## Requirement
From the first line to the last, restate the data exactly, leaving out the images.

◇ ◇ ◇ ◇ ◇

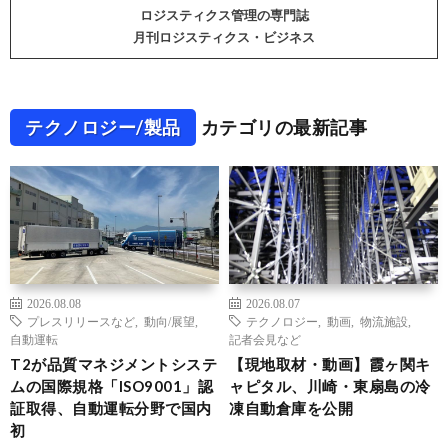
ロジスティクス管理の専門誌
月刊ロジスティクス・ビジネス
テクノロジー/製品
カテゴリの最新記事
2026.08.08
2026.08.07
プレスリリースなど
,
動向/展望
,
テクノロジー
,
動画
,
物流施設
,
自動運転
記者会見など
T2が品質マネジメントシステ
【現地取材・動画】霞ヶ関キ
ムの国際規格「ISO9001」認
ャピタル、川崎・東扇島の冷
証取得、自動運転分野で国内
凍自動倉庫を公開
初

◇ ◇ ◇ ◇ ◇

## Solution
ロジスティクス管理の専門誌
月刊ロジスティクス・ビジネス
テクノロジー/製品
カテゴリの最新記事
2026.08.08
2026.08.07
プレスリリースなど
,
動向/展望
,
テクノロジー
,
動画
,
物流施設
,
自動運転
記者会見など
T2が品質マネジメントシステ
【現地取材・動画】霞ヶ関キ
ムの国際規格「ISO9001」認
ャピタル、川崎・東扇島の冷
証取得、自動運転分野で国内
凍自動倉庫を公開
初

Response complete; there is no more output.